#### Your task:
From the data that follows, print exactly the lines starting at the one containing "Domů (186, 32)" and ending at the one containing "产品荣誉 (83, 622)"; include both of them and nothing more.
- - - - - - -
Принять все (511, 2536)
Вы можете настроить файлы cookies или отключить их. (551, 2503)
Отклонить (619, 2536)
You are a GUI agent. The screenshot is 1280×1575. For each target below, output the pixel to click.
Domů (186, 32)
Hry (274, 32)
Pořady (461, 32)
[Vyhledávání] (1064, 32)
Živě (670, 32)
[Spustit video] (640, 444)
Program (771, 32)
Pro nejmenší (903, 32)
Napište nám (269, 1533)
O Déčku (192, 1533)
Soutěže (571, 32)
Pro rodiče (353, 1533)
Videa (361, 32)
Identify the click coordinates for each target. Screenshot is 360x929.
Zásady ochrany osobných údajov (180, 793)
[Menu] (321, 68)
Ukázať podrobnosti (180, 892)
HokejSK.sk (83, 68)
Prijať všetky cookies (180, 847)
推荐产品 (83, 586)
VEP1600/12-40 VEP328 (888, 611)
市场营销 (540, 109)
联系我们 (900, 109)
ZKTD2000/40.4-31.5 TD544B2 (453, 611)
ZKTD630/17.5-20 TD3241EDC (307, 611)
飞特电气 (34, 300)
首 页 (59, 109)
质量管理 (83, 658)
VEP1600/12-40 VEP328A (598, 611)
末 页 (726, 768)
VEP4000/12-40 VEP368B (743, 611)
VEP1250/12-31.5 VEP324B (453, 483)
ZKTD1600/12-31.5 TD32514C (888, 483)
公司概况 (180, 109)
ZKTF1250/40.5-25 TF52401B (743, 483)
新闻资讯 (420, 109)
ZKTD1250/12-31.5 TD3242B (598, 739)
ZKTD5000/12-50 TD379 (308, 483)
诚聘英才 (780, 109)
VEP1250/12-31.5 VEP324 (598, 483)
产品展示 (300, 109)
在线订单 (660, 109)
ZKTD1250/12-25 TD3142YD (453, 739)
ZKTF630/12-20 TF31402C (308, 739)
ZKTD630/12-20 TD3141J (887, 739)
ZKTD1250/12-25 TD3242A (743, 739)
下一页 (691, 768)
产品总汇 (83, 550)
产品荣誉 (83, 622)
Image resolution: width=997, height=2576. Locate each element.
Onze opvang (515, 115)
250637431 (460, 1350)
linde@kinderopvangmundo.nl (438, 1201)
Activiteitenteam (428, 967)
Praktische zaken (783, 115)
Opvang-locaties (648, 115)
- - - - - - -
#### Your response:
Domů (186, 32)
Hry (274, 32)
Pořady (461, 32)
[Vyhledávání] (1064, 32)
Živě (670, 32)
[Spustit video] (640, 444)
Program (771, 32)
Pro nejmenší (903, 32)
Napište nám (269, 1533)
O Déčku (192, 1533)
Soutěže (571, 32)
Pro rodiče (353, 1533)
Videa (361, 32)
Identify the click coordinates for each target. Screenshot is 360x929.
Zásady ochrany osobných údajov (180, 793)
[Menu] (321, 68)
Ukázať podrobnosti (180, 892)
HokejSK.sk (83, 68)
Prijať všetky cookies (180, 847)
推荐产品 (83, 586)
VEP1600/12-40 VEP328 (888, 611)
市场营销 (540, 109)
联系我们 (900, 109)
ZKTD2000/40.4-31.5 TD544B2 (453, 611)
ZKTD630/17.5-20 TD3241EDC (307, 611)
飞特电气 (34, 300)
首 页 (59, 109)
质量管理 (83, 658)
VEP1600/12-40 VEP328A (598, 611)
末 页 (726, 768)
VEP4000/12-40 VEP368B (743, 611)
VEP1250/12-31.5 VEP324B (453, 483)
ZKTD1600/12-31.5 TD32514C (888, 483)
公司概况 (180, 109)
ZKTF1250/40.5-25 TF52401B (743, 483)
新闻资讯 (420, 109)
ZKTD1250/12-31.5 TD3242B (598, 739)
ZKTD5000/12-50 TD379 (308, 483)
诚聘英才 (780, 109)
VEP1250/12-31.5 VEP324 (598, 483)
产品展示 (300, 109)
在线订单 (660, 109)
ZKTD1250/12-25 TD3142YD (453, 739)
ZKTF630/12-20 TF31402C (308, 739)
ZKTD630/12-20 TD3141J (887, 739)
ZKTD1250/12-25 TD3242A (743, 739)
下一页 (691, 768)
产品总汇 (83, 550)
产品荣誉 (83, 622)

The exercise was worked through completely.